▶ **PROBLEM TO WORK ON**:
Your answer must be every line below, repeated exactly.

▶ **INPUT RECORDS**:
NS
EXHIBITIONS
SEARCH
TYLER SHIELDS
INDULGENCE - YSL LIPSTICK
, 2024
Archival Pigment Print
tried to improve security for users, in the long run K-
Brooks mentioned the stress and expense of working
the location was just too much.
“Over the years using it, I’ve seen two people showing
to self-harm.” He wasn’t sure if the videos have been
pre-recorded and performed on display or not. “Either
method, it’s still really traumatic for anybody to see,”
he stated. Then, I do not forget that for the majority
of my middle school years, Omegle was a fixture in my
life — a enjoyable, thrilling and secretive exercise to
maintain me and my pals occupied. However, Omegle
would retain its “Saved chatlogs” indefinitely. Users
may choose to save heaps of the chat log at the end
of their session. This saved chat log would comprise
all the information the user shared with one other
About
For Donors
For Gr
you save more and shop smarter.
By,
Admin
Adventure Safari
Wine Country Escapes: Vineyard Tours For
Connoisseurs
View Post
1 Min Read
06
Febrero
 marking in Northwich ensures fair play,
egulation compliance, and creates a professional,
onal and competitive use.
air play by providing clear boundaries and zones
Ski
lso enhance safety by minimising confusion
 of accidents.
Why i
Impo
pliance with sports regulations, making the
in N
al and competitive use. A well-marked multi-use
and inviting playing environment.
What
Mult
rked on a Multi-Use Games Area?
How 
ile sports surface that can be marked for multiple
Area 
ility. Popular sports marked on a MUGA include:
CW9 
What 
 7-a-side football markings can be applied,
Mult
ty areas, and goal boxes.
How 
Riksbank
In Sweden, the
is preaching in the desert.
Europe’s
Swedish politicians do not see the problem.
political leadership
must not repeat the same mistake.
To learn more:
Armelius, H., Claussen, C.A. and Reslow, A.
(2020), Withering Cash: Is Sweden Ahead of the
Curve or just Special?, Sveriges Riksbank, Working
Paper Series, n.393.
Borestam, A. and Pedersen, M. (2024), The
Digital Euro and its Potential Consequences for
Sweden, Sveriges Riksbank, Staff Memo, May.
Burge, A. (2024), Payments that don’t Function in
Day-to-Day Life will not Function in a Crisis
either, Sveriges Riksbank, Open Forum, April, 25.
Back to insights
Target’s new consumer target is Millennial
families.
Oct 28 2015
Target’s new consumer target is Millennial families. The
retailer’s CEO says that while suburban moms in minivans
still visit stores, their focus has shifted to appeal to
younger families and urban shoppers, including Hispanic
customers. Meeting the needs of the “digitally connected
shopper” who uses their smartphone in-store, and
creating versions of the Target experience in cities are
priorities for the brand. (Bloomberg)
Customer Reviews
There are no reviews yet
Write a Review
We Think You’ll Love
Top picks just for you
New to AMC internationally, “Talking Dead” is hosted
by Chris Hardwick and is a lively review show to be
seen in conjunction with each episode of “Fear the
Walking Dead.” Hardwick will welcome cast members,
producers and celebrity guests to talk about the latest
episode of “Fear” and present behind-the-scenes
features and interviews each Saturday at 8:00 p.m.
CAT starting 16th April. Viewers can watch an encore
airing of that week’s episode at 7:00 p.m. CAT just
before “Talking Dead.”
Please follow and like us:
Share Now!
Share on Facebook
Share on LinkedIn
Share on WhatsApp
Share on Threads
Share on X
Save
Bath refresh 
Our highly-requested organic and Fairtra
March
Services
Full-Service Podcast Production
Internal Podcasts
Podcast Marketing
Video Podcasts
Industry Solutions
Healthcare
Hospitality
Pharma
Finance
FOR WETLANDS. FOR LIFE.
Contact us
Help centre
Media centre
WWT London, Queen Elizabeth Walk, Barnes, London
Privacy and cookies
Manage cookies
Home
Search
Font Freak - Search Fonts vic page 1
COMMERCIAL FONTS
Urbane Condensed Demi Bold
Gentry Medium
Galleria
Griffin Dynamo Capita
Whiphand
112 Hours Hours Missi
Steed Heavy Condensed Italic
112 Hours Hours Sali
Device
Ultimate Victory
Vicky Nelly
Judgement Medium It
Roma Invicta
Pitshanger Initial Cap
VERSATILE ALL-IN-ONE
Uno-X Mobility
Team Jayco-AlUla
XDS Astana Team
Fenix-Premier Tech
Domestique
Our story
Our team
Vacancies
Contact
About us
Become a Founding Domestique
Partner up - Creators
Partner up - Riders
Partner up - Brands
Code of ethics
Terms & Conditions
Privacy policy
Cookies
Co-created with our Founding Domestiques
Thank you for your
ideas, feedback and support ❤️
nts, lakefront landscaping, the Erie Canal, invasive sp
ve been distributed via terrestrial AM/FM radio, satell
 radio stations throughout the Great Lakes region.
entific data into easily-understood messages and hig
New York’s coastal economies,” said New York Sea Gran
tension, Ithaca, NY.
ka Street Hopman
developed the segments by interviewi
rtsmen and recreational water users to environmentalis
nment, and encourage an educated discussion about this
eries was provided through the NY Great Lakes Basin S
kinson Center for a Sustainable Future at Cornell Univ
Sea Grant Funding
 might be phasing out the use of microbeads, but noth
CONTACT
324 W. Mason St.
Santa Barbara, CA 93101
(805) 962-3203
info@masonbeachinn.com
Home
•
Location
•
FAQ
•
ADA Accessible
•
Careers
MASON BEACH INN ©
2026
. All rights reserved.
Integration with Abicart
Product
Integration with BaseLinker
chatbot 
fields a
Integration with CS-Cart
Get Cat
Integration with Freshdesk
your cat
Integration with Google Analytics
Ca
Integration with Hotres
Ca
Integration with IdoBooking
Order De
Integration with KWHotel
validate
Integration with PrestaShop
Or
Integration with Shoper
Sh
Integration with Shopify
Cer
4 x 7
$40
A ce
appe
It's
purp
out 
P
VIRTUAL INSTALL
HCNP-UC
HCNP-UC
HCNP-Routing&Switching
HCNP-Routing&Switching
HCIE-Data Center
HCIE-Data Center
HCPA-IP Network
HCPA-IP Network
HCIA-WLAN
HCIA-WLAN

▶ **EXPECTED OUTPUT**:
NS
EXHIBITIONS
SEARCH
TYLER SHIELDS
INDULGENCE - YSL LIPSTICK
, 2024
Archival Pigment Print
tried to improve security for users, in the long run K-
Brooks mentioned the stress and expense of working
the location was just too much.
“Over the years using it, I’ve seen two people showing
to self-harm.” He wasn’t sure if the videos have been
pre-recorded and performed on display or not. “Either
method, it’s still really traumatic for anybody to see,”
he stated. Then, I do not forget that for the majority
of my middle school years, Omegle was a fixture in my
life — a enjoyable, thrilling and secretive exercise to
maintain me and my pals occupied. However, Omegle
would retain its “Saved chatlogs” indefinitely. Users
may choose to save heaps of the chat log at the end
of their session. This saved chat log would comprise
all the information the user shared with one other
About
For Donors
For Gr
you save more and shop smarter.
By,
Admin
Adventure Safari
Wine Country Escapes: Vineyard Tours For
Connoisseurs
View Post
1 Min Read
06
Febrero
 marking in Northwich ensures fair play,
egulation compliance, and creates a professional,
onal and competitive use.
air play by providing clear boundaries and zones
Ski
lso enhance safety by minimising confusion
 of accidents.
Why i
Impo
pliance with sports regulations, making the
in N
al and competitive use. A well-marked multi-use
and inviting playing environment.
What
Mult
rked on a Multi-Use Games Area?
How 
ile sports surface that can be marked for multiple
Area 
ility. Popular sports marked on a MUGA include:
CW9 
What 
 7-a-side football markings can be applied,
Mult
ty areas, and goal boxes.
How 
Riksbank
In Sweden, the
is preaching in the desert.
Europe’s
Swedish politicians do not see the problem.
political leadership
must not repeat the same mistake.
To learn more:
Armelius, H., Claussen, C.A. and Reslow, A.
(2020), Withering Cash: Is Sweden Ahead of the
Curve or just Special?, Sveriges Riksbank, Working
Paper Series, n.393.
Borestam, A. and Pedersen, M. (2024), The
Digital Euro and its Potential Consequences for
Sweden, Sveriges Riksbank, Staff Memo, May.
Burge, A. (2024), Payments that don’t Function in
Day-to-Day Life will not Function in a Crisis
either, Sveriges Riksbank, Open Forum, April, 25.
Back to insights
Target’s new consumer target is Millennial
families.
Oct 28 2015
Target’s new consumer target is Millennial families. The
retailer’s CEO says that while suburban moms in minivans
still visit stores, their focus has shifted to appeal to
younger families and urban shoppers, including Hispanic
customers. Meeting the needs of the “digitally connected
shopper” who uses their smartphone in-store, and
creating versions of the Target experience in cities are
priorities for the brand. (Bloomberg)
Customer Reviews
There are no reviews yet
Write a Review
We Think You’ll Love
Top picks just for you
New to AMC internationally, “Talking Dead” is hosted
by Chris Hardwick and is a lively review show to be
seen in conjunction with each episode of “Fear the
Walking Dead.” Hardwick will welcome cast members,
producers and celebrity guests to talk about the latest
episode of “Fear” and present behind-the-scenes
features and interviews each Saturday at 8:00 p.m.
CAT starting 16th April. Viewers can watch an encore
airing of that week’s episode at 7:00 p.m. CAT just
before “Talking Dead.”
Please follow and like us:
Share Now!
Share on Facebook
Share on LinkedIn
Share on WhatsApp
Share on Threads
Share on X
Save
Bath refresh 
Our highly-requested organic and Fairtra
March
Services
Full-Service Podcast Production
Internal Podcasts
Podcast Marketing
Video Podcasts
Industry Solutions
Healthcare
Hospitality
Pharma
Finance
FOR WETLANDS. FOR LIFE.
Contact us
Help centre
Media centre
WWT London, Queen Elizabeth Walk, Barnes, London
Privacy and cookies
Manage cookies
Home
Search
Font Freak - Search Fonts vic page 1
COMMERCIAL FONTS
Urbane Condensed Demi Bold
Gentry Medium
Galleria
Griffin Dynamo Capita
Whiphand
112 Hours Hours Missi
Steed Heavy Condensed Italic
112 Hours Hours Sali
Device
Ultimate Victory
Vicky Nelly
Judgement Medium It
Roma Invicta
Pitshanger Initial Cap
VERSATILE ALL-IN-ONE
Uno-X Mobility
Team Jayco-AlUla
XDS Astana Team
Fenix-Premier Tech
Domestique
Our story
Our team
Vacancies
Contact
About us
Become a Founding Domestique
Partner up - Creators
Partner up - Riders
Partner up - Brands
Code of ethics
Terms & Conditions
Privacy policy
Cookies
Co-created with our Founding Domestiques
Thank you for your
ideas, feedback and support ❤️
nts, lakefront landscaping, the Erie Canal, invasive sp
ve been distributed via terrestrial AM/FM radio, satell
 radio stations throughout the Great Lakes region.
entific data into easily-understood messages and hig
New York’s coastal economies,” said New York Sea Gran
tension, Ithaca, NY.
ka Street Hopman
developed the segments by interviewi
rtsmen and recreational water users to environmentalis
nment, and encourage an educated discussion about this
eries was provided through the NY Great Lakes Basin S
kinson Center for a Sustainable Future at Cornell Univ
Sea Grant Funding
 might be phasing out the use of microbeads, but noth
CONTACT
324 W. Mason St.
Santa Barbara, CA 93101
(805) 962-3203
info@masonbeachinn.com
Home
•
Location
•
FAQ
•
ADA Accessible
•
Careers
MASON BEACH INN ©
2026
. All rights reserved.
Integration with Abicart
Product
Integration with BaseLinker
chatbot 
fields a
Integration with CS-Cart
Get Cat
Integration with Freshdesk
your cat
Integration with Google Analytics
Ca
Integration with Hotres
Ca
Integration with IdoBooking
Order De
Integration with KWHotel
validate
Integration with PrestaShop
Or
Integration with Shoper
Sh
Integration with Shopify
Cer
4 x 7
$40
A ce
appe
It's
purp
out 
P
VIRTUAL INSTALL
HCNP-UC
HCNP-UC
HCNP-Routing&Switching
HCNP-Routing&Switching
HCIE-Data Center
HCIE-Data Center
HCPA-IP Network
HCPA-IP Network
HCIA-WLAN
HCIA-WLAN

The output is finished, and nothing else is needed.